Customer Segmentation Using Python

Image source: Pixabay

1. DATA SET DESCRIPTION

Customer segmentation is one of the most integral parts of marketing. Customer segmentation refers to the process of dividing the entire customer base into groups based on certain characteristics like age, income, geography, spending habits, and more. The variables in the dataset are:

CustomerID : unique customer ID
Gender : gender of the customer
Married : marital status of the customer
Age : age of the customer
Graduated : specifies whether the customer is a graduate
Profession : the profession of the customer
WorkExperience : work experience of the customer in years
SpendingScore : spending score of the customer
FamilySize : number of family members of the customer (including the customer)
Category : anonymized category for the customer
Segmentation : (target variable) customer segment of the customer

The data set can accessed through the following link: Dataset

The project has been done on Google Colab

2. THE CODING

STEP -1: SETTING UP THE FILE & LIBRARIES

from google.colab import drive
drive.mount('/content/drive')

The connection of Google Drive to Google Colab is established using this code.

import pandas as pd

from sklearn.cluster import KMeans

import matplotlib.pyplot as plt

from sklearn.impute import SimpleImputer

The above code imports all the required libraries for this particular project.

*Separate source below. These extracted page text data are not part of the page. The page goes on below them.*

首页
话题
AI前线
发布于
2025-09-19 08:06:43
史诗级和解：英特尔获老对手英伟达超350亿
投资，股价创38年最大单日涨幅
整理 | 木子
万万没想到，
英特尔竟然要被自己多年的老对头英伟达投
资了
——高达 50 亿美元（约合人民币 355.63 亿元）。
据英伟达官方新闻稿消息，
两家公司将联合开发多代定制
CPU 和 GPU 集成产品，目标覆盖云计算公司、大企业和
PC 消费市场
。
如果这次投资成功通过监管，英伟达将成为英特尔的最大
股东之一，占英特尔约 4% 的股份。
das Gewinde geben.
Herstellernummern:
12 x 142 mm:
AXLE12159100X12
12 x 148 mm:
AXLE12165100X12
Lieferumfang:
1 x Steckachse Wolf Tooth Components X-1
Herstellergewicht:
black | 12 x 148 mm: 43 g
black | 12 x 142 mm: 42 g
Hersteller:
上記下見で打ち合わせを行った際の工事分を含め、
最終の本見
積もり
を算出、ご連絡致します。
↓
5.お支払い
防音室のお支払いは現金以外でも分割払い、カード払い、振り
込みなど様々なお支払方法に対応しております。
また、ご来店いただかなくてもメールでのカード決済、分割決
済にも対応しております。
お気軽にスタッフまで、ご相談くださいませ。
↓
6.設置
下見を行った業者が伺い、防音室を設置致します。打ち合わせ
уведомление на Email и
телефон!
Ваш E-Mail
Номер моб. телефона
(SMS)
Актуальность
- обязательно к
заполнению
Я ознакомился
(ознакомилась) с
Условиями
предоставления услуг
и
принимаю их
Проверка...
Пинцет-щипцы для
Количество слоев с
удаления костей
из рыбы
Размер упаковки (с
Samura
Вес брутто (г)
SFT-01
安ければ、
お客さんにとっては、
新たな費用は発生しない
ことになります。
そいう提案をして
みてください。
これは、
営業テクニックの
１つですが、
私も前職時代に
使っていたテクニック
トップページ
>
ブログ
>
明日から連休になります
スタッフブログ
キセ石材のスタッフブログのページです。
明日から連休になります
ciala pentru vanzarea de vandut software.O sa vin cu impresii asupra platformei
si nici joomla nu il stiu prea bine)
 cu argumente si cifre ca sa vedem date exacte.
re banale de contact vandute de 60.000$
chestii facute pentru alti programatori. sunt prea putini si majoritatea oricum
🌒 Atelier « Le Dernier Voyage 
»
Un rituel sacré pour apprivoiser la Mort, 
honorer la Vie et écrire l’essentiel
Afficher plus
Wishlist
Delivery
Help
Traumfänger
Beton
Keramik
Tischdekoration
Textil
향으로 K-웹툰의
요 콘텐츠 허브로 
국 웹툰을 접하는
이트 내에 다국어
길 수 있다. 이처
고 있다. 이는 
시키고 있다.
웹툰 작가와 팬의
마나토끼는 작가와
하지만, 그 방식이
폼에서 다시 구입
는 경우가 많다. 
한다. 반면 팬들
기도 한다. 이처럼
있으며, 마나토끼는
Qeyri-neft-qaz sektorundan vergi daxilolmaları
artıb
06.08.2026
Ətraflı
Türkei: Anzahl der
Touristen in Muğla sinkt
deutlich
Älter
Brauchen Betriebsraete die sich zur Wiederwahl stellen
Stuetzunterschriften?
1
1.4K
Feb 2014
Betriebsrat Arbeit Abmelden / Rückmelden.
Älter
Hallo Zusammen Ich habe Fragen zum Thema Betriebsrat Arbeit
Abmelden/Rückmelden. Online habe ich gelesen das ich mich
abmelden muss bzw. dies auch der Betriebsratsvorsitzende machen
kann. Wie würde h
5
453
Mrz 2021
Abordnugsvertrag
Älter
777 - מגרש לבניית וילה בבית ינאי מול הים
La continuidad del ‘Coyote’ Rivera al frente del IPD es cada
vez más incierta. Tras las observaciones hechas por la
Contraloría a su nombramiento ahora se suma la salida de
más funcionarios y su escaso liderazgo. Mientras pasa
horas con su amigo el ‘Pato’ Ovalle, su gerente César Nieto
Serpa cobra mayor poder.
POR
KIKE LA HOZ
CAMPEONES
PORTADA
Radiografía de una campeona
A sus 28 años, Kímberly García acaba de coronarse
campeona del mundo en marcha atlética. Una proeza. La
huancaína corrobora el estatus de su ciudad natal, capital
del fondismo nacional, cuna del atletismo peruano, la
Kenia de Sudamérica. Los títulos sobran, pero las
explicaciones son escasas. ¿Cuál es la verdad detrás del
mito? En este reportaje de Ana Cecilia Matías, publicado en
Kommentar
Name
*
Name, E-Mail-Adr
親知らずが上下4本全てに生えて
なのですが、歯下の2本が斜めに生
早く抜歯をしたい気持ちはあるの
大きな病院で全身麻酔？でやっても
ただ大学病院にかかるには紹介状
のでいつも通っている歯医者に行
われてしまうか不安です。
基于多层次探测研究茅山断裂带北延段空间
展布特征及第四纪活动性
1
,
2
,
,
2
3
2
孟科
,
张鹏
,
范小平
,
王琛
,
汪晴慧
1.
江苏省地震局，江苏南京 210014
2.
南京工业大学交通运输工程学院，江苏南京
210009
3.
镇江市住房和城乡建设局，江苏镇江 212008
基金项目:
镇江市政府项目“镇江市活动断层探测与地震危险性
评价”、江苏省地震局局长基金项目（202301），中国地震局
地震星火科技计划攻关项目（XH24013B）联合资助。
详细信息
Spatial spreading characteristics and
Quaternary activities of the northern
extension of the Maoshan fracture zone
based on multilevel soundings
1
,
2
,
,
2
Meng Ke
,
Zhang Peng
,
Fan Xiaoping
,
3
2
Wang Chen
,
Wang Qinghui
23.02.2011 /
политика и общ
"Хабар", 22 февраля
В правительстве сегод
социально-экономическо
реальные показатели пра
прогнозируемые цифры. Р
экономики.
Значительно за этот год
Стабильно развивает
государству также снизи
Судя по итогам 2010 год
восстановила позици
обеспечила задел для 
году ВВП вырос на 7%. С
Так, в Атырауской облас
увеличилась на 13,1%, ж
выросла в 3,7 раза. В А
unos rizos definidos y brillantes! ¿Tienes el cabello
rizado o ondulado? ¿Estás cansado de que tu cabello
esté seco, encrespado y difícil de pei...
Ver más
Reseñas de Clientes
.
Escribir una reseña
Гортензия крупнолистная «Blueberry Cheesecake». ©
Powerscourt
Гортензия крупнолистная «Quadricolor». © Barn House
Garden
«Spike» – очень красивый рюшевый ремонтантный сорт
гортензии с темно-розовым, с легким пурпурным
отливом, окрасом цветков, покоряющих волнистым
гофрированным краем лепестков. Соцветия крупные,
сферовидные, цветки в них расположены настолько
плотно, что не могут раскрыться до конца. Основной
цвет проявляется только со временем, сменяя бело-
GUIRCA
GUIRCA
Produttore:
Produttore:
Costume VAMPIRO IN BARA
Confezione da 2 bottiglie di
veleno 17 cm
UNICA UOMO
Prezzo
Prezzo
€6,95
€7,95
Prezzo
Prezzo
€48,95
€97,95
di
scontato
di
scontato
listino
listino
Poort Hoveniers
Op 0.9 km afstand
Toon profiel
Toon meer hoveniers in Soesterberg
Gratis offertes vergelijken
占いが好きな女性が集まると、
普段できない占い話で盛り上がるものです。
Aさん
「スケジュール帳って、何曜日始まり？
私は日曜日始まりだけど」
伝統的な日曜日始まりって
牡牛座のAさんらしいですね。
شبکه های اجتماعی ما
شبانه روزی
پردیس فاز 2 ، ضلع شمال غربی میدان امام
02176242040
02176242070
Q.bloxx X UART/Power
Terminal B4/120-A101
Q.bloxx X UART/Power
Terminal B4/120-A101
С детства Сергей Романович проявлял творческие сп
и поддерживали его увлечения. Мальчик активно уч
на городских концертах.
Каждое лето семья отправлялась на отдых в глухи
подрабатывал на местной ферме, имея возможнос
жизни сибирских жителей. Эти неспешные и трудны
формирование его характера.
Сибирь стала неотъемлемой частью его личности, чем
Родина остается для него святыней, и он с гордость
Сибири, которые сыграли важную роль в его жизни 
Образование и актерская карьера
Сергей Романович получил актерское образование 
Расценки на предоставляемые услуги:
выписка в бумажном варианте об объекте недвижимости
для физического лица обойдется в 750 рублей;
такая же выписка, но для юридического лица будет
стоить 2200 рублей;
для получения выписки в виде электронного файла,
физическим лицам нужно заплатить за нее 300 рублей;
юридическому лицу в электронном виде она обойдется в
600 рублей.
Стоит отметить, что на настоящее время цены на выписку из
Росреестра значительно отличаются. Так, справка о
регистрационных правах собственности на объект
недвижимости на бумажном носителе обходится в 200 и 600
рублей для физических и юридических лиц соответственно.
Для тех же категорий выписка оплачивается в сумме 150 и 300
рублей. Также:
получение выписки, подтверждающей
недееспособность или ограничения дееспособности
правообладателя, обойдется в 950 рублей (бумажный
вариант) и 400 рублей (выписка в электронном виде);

folder_path = "/content/drive/MyDrive/Customer segmentation"  # Folder path (Google Drive)
test_data = pd.read_csv("/content/drive/MyDrive/Customer segmentation/Test.csv")
train_data = pd.read_csv("/content/drive/MyDrive/Customer segmentation/Train.csv")

The above connect points to the location of the files in Google Drive. The "test_data" variable stores the file "Test.csv". Similarly the variable "train_data" holds the data in the file "Train.csv".

# Identify and handle missing values

numerical_features = ["Age", "Work_Experience", "Family_Size"]

missing_numerical = train_data[numerical_features].isnull().any()

if missing_numerical.any():

    imputer = SimpleImputer(strategy="mean")

    train_data[numerical_features] = imputer.fit_transform(train_data[numerical_features])

    test_data[numerical_features] = imputer.transform(test_data[numerical_features])

STEP 2: DATA PREPROCESSING

# Identify and handle categorical features

categorical_features = ["Gender", "Graduated", "Profession"]  # Adjust as needed

missing_categorical = train_data[categorical_features].isnull().any()

if missing_categorical.any():

    train_data[categorical_features].fillna(value="Missing", inplace=True)

    test_data[categorical_features].fillna(value="Missing", inplace=True)  # Fill with same value for consistency

# Encode categorical features (one-hot encoding)

train_encoded = pd.get_dummies(train_data[categorical_features], prefix="category_", drop_first=True)

test_encoded = pd.get_dummies(test_data[categorical_features], prefix="category_", drop_first=True)

if missing_categorical.any():

    train_data.loc[:, categorical_features] = train_data[categorical_features].fillna(value="Missing")

    test_data.loc[:, categorical_features] = test_data[categorical_features].fillna(value="Missing")

# Combine encoded features with numerical features

train_x = pd.concat([train_data[numerical_features], train_encoded], axis=1)

test_x = pd.concat([test_data[numerical_features], test_encoded], axis=1)

The above code does the cleaning and preprocessing of data. We have done the following data preprocessing:

1. Finding and replacing blank columns in each data point and replacing it with the value "Missing".

2. One-hot encoding of categorical data is used to convert data values that contain characters to numeric data.

Then, we combine the encoded features with the numerical features in each case and store it in the variables "train_x" and "test_x" respectively.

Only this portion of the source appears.